The latest Los Angeles City Council redistricting plan was unveiled Tuesday at a stormy committee hearing, and the leading opponent predicted it will be approved by the council.
But a potentially big obstacle lay ahead. A top adviser to Mayor Tom Bradley said she will urge the mayor to veto the new plan.
"I have every intention of trying to dissuade him from supporting the plan," said Dodo Meyer, Bradley's administrative assistant in the San Fernando Valley, where the plan would have the most impact.
Meyer made her comment after a Charter and Elections Committee hearing in which some constituents denounced the plan, others praised it, and Councilman Joel Wachs--one of the big losers if the plan is adopted--called it a "fraud, a sham, an outrage."
Impact on Valley
Meyer said she would urge the mayor to veto the plan because "of what it does to the Valley. They (supporters) tell you there are going to be eight (council) seats in the Valley. But four will live here (in the Valley) instead of (the present) five."
A press spokesman for Bradley said the mayor had not seen the plan and therefore would have no comment.

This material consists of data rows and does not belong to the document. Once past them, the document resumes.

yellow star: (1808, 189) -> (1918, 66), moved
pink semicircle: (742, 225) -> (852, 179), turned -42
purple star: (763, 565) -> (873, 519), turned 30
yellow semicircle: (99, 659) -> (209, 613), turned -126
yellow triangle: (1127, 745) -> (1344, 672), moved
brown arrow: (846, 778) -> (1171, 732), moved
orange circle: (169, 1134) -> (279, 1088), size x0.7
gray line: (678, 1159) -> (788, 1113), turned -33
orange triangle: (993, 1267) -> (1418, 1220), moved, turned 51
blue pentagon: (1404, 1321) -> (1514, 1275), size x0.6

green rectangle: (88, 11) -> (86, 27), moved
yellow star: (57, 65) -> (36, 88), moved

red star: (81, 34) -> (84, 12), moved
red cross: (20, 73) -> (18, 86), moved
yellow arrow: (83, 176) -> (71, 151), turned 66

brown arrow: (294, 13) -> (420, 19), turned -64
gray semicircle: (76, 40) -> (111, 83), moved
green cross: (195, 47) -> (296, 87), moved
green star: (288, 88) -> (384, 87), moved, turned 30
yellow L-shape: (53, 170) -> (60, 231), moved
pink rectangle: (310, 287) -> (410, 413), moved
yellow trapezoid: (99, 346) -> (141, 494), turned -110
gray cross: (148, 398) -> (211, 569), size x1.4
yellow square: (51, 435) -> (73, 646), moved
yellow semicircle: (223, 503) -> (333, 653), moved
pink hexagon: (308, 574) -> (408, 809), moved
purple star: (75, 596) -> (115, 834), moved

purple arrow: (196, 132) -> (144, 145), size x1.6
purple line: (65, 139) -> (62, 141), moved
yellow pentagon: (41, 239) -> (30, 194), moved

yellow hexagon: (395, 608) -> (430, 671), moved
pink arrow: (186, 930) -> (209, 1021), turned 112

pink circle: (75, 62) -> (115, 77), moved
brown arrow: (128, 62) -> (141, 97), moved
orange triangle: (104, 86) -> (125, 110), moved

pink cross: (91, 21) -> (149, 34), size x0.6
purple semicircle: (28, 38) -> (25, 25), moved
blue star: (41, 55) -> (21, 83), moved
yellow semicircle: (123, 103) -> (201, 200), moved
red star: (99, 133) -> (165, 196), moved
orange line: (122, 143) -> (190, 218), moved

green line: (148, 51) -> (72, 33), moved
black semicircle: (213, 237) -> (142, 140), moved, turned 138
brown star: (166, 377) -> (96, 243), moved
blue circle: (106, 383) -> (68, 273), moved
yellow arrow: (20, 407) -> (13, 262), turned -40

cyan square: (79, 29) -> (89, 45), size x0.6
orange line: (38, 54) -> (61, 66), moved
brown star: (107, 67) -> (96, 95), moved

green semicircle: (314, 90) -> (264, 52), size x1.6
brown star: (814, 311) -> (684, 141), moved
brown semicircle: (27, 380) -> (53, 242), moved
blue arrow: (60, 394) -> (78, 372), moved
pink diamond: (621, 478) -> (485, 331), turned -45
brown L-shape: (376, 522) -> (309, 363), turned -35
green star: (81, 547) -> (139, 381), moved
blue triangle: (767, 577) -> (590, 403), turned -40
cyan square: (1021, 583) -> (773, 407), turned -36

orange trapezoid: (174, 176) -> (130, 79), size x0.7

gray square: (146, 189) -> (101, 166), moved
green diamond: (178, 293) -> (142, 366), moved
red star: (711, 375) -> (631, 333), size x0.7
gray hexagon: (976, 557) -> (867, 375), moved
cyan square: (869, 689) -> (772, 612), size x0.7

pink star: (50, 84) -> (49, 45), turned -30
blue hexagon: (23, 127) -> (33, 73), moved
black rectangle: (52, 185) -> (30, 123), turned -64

Wachs, opposing the plan that would eliminate 91% of his district and force him to run in a largely new area, conceded in an interview that supporters appear to have the eight votes needed for the council to approve it. Ten of the 14 council votes would be needed to override a mayoral veto.
The plan is scheduled for a preliminary council vote today.
But Wachs and Councilman Ernani Bernardi, appearing at a public meeting attended by about 140 people Tuesday night in Van Nuys, threatened to file a lawsuit to block the latest proposal if lobbying attempts fail.
"If there are any legal grounds available, absolutely we'll sue," Wachs said in an interview.
"I'll also be involved (in any suit)," Bernardi added later. "I've told the Justice Department that this thing isn't over."
The two council members stressed, however, that a decision to file suit rests on a review by lawyers of possible Brown Act violations.
The statements by Meyer, Wachs and Bernardi indicated that the future of the new proposal is uncertain.
During Tuesday's hearing before the Charter and Elections Committee, the plan won key support from a Latino legal and political rights group.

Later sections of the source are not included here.